**WHAT IS NEEDED:** In the entries below, find the line with "Highlight <item>trachea</item>." and transcribe it and every line after it exactly, through the last line, without pictures.

**RECORDS SHOWN:**
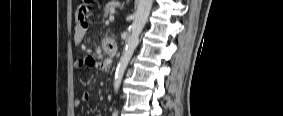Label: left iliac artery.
<instances>
[{"label": "left iliac artery", "mask_w": 283, "mask_h": 116, "mask_svg": "<svg viewBox=\"0 0 283 116\" xmlns=\"http://www.w3.org/2000/svg\"><path fill=\"white\" fill-rule=\"evenodd\" d=\"M113 116H118V112H117V111H114V112H113Z\"/></svg>", "instance_id": "1"}]
</instances>
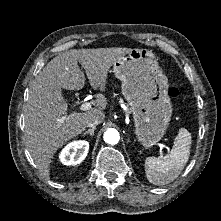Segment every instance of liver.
Listing matches in <instances>:
<instances>
[{
  "mask_svg": "<svg viewBox=\"0 0 221 221\" xmlns=\"http://www.w3.org/2000/svg\"><path fill=\"white\" fill-rule=\"evenodd\" d=\"M130 48L71 49L54 57L38 74L29 90L25 108V144L40 173L50 177V164L56 151L81 134L96 117L103 121L107 99L97 94L96 108L67 113L61 89L81 90L85 86L84 68L91 87L105 91L108 72Z\"/></svg>",
  "mask_w": 221,
  "mask_h": 221,
  "instance_id": "6515ba94",
  "label": "liver"
}]
</instances>
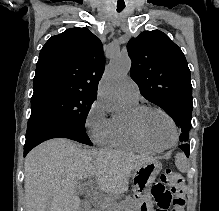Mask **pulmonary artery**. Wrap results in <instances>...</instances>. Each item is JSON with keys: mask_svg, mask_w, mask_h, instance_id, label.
Segmentation results:
<instances>
[{"mask_svg": "<svg viewBox=\"0 0 219 211\" xmlns=\"http://www.w3.org/2000/svg\"><path fill=\"white\" fill-rule=\"evenodd\" d=\"M121 99L125 103H137L140 97L139 87L136 82L130 77H126L121 90Z\"/></svg>", "mask_w": 219, "mask_h": 211, "instance_id": "pulmonary-artery-1", "label": "pulmonary artery"}]
</instances>
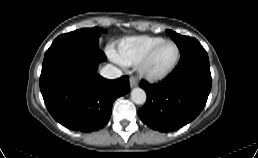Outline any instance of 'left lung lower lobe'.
<instances>
[{
    "instance_id": "1",
    "label": "left lung lower lobe",
    "mask_w": 258,
    "mask_h": 158,
    "mask_svg": "<svg viewBox=\"0 0 258 158\" xmlns=\"http://www.w3.org/2000/svg\"><path fill=\"white\" fill-rule=\"evenodd\" d=\"M181 54L178 66L163 81L140 84L147 101L138 115L149 127L161 132L178 129L195 119L211 90L209 59L201 44L196 42Z\"/></svg>"
}]
</instances>
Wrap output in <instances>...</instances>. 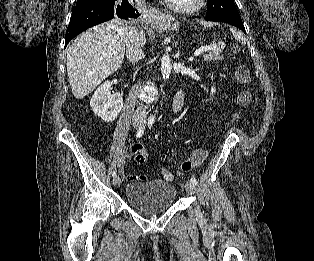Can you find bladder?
Masks as SVG:
<instances>
[{
  "label": "bladder",
  "instance_id": "31cf9c89",
  "mask_svg": "<svg viewBox=\"0 0 314 261\" xmlns=\"http://www.w3.org/2000/svg\"><path fill=\"white\" fill-rule=\"evenodd\" d=\"M176 187L165 181L151 180L129 183L126 202L136 211L152 216L171 208L176 200Z\"/></svg>",
  "mask_w": 314,
  "mask_h": 261
}]
</instances>
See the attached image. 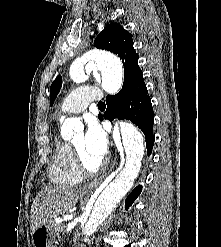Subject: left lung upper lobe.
I'll return each instance as SVG.
<instances>
[{
	"mask_svg": "<svg viewBox=\"0 0 221 247\" xmlns=\"http://www.w3.org/2000/svg\"><path fill=\"white\" fill-rule=\"evenodd\" d=\"M94 46L118 55L124 65V83L120 94L126 95L135 84L146 87L142 71L138 66V54L133 48L132 35L122 26L111 23L96 37ZM62 86V77L58 75L50 87L51 105Z\"/></svg>",
	"mask_w": 221,
	"mask_h": 247,
	"instance_id": "left-lung-upper-lobe-1",
	"label": "left lung upper lobe"
}]
</instances>
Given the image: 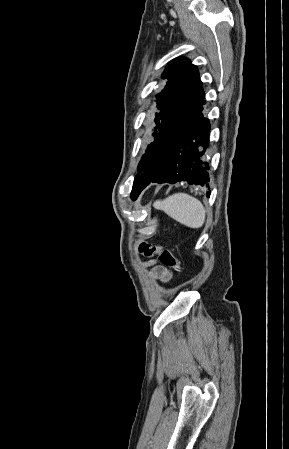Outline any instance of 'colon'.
<instances>
[{
  "label": "colon",
  "mask_w": 289,
  "mask_h": 449,
  "mask_svg": "<svg viewBox=\"0 0 289 449\" xmlns=\"http://www.w3.org/2000/svg\"><path fill=\"white\" fill-rule=\"evenodd\" d=\"M139 252L144 255V256H153V255H157L159 261L173 269L174 271L181 273L183 271V267L181 266V264L179 263V261L176 259V257L173 255V253L168 250V249H164L161 246H154V245H150L146 242H143L139 245Z\"/></svg>",
  "instance_id": "obj_1"
}]
</instances>
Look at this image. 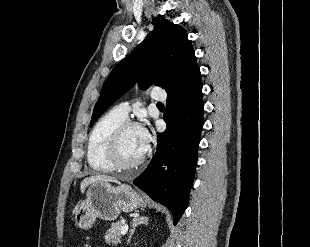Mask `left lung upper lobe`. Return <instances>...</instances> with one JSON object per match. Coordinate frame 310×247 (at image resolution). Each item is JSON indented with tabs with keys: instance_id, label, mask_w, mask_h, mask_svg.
I'll return each mask as SVG.
<instances>
[{
	"instance_id": "1",
	"label": "left lung upper lobe",
	"mask_w": 310,
	"mask_h": 247,
	"mask_svg": "<svg viewBox=\"0 0 310 247\" xmlns=\"http://www.w3.org/2000/svg\"><path fill=\"white\" fill-rule=\"evenodd\" d=\"M197 68L184 28L166 19L158 20L144 41L110 73L94 107L90 126L137 81L144 89L154 83L169 92Z\"/></svg>"
}]
</instances>
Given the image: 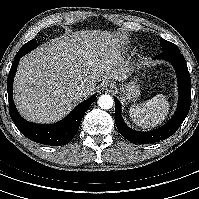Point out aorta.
Instances as JSON below:
<instances>
[{
    "mask_svg": "<svg viewBox=\"0 0 199 199\" xmlns=\"http://www.w3.org/2000/svg\"><path fill=\"white\" fill-rule=\"evenodd\" d=\"M114 100L110 95L103 94L98 98V105L101 109L108 110L113 107Z\"/></svg>",
    "mask_w": 199,
    "mask_h": 199,
    "instance_id": "1",
    "label": "aorta"
}]
</instances>
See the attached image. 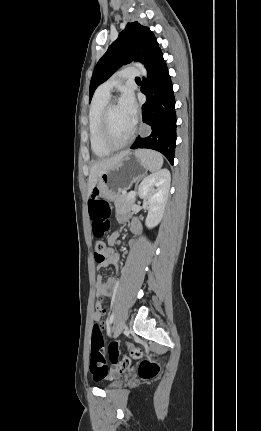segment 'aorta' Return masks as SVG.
I'll return each instance as SVG.
<instances>
[{
	"label": "aorta",
	"instance_id": "aorta-1",
	"mask_svg": "<svg viewBox=\"0 0 261 431\" xmlns=\"http://www.w3.org/2000/svg\"><path fill=\"white\" fill-rule=\"evenodd\" d=\"M135 66L139 69V71L141 72L142 76L147 77V70L145 68V66L141 63H135Z\"/></svg>",
	"mask_w": 261,
	"mask_h": 431
}]
</instances>
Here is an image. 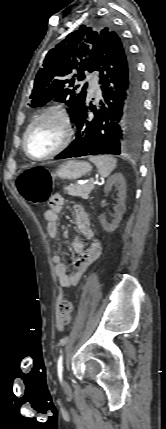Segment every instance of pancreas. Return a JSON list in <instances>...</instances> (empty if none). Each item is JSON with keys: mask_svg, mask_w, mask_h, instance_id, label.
<instances>
[{"mask_svg": "<svg viewBox=\"0 0 166 429\" xmlns=\"http://www.w3.org/2000/svg\"><path fill=\"white\" fill-rule=\"evenodd\" d=\"M94 187L95 186L93 183L88 182L87 184H83V185L72 184L65 187L64 189L68 195L79 196L83 199H87L90 192L94 189Z\"/></svg>", "mask_w": 166, "mask_h": 429, "instance_id": "obj_1", "label": "pancreas"}]
</instances>
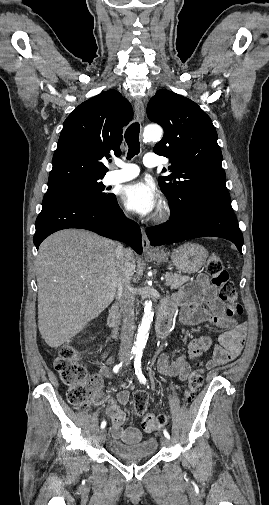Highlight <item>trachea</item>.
Wrapping results in <instances>:
<instances>
[{
  "label": "trachea",
  "instance_id": "obj_1",
  "mask_svg": "<svg viewBox=\"0 0 269 505\" xmlns=\"http://www.w3.org/2000/svg\"><path fill=\"white\" fill-rule=\"evenodd\" d=\"M139 133H140V125L138 122L132 123L126 129L124 137L129 147L127 159H131L140 152Z\"/></svg>",
  "mask_w": 269,
  "mask_h": 505
}]
</instances>
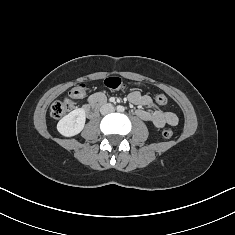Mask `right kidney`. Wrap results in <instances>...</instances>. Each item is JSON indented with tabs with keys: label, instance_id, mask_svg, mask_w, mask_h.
Instances as JSON below:
<instances>
[{
	"label": "right kidney",
	"instance_id": "right-kidney-1",
	"mask_svg": "<svg viewBox=\"0 0 235 235\" xmlns=\"http://www.w3.org/2000/svg\"><path fill=\"white\" fill-rule=\"evenodd\" d=\"M86 114L82 108L75 109L64 116L57 124V130L66 137L79 134L85 125Z\"/></svg>",
	"mask_w": 235,
	"mask_h": 235
}]
</instances>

**TASK SOLUTION:**
Highlight <item>trachea</item>.
Wrapping results in <instances>:
<instances>
[{
  "label": "trachea",
  "instance_id": "obj_1",
  "mask_svg": "<svg viewBox=\"0 0 269 505\" xmlns=\"http://www.w3.org/2000/svg\"><path fill=\"white\" fill-rule=\"evenodd\" d=\"M139 133H140V125L138 122L132 123L126 129L124 137L129 147L127 159H131L140 152Z\"/></svg>",
  "mask_w": 269,
  "mask_h": 505
}]
</instances>
Mask `right kidney`. Wrap results in <instances>...</instances>. Each item is JSON indented with tabs with keys: label, instance_id, mask_svg, mask_w, mask_h.
Instances as JSON below:
<instances>
[{
	"label": "right kidney",
	"instance_id": "right-kidney-1",
	"mask_svg": "<svg viewBox=\"0 0 235 235\" xmlns=\"http://www.w3.org/2000/svg\"><path fill=\"white\" fill-rule=\"evenodd\" d=\"M86 114L82 108L75 109L64 116L57 124V130L66 137L79 134L85 125Z\"/></svg>",
	"mask_w": 235,
	"mask_h": 235
}]
</instances>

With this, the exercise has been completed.